Don't worry you will have formal course working involving ethics in med school.

Interviewers aren't expecting you to know the exact answer, rather they just want to see your thought process and confidence in your answer.
 
Those are great resources - thanks everyone.

Has anyone used Medical Ethics: A Very Short Introduction or Medical Ethics for Dummies? I can get easier access to those two books. Thanks in advance.
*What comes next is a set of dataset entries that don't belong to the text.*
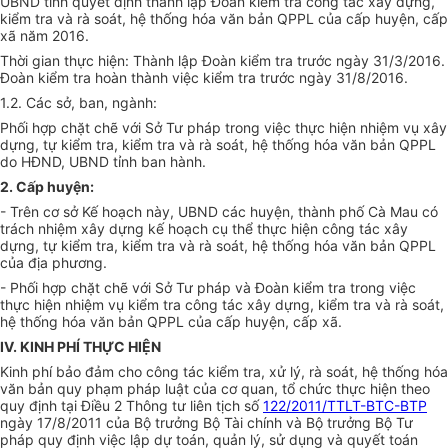
UBND tỉnh quyết định thành lập Đoàn kiểm tra công tác xây dựng,
kiểm tra và rà soát, hệ thống hóa văn bản QPPL của cấp huyện, cấp
xã năm 2016.
Thời gian thực hiện: Thành lập Đoàn kiểm tra trước ngày 31/3/2016.
Đoàn kiểm tra hoàn thành việc kiểm tra trước ngày 31/8/2016.
1.2. Các sở, ban, ngành:
Phối hợp chặt chẽ với Sở Tư pháp trong việc thực hiện nhiệm vụ xây
dựng, tự kiểm tra, kiểm tra và rà soát, hệ thống hóa văn bản QPPL
do HĐND, UBND tỉnh ban hành.
2. Cấp huyện:
- Trên cơ sở Kế hoạch này, UBND các huyện, thành phố Cà Mau có
trách nhiệm xây dựng kế hoạch cụ thể thực hiện công tác xây
dựng, tự kiểm tra, kiểm tra và rà soát, hệ thống hóa văn bản QPPL
của địa phương.
- Phối hợp chặt chẽ với Sở Tư pháp và Đoàn kiểm tra trong việc
thực hiện nhiệm vụ kiểm tra công tác xây dựng, kiểm tra và rà soát,
hệ thống hóa văn bản QPPL của cấp huyện, cấp xã.
IV. KINH PHÍ THỰC HIỆN
Kinh phí bảo đảm cho công tác kiểm tra, xử lý, rà soát, hệ thống hóa
văn bản quy phạm pháp luật của cơ quan, tổ chức thực hiện theo
quy định tại Điều 2 Thông tư liên tịch số
122/2011/TTLT-BTC-BTP
ngày 17/8/2011 của Bộ trưởng Bộ Tài chính và Bộ trưởng Bộ Tư
pháp quy định việc lập dự toán, quản lý, sử dụng và quyết toán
I bought that book...I like it. I haven't been to any medical school interviews so I can't comment on how well prepared I'd be for that. I imagine the goal is just to show logical consistency and some intellectual depth. This book should be fine for us.
 
While i would agree that traditional interviews have a low probability of ethics, MMI's do not. I had two MMI's and about a quarter of the questions were ethics. But like many others here said, they dont want a canned response; they just want to see your opinion and whether you can back it up. A question could be about unhealthy doctors and whether they should be able to practice. i.e pulmonary specialist who smokes.

Its hard to prepare for these type of questions cuz a lot of them you hadnt even thought about prior to the interview. You cam prepare a little by googling practice MMI questions as well as going to the interview section of SDN and look at the question that interviewers as your fellow sdn-ers.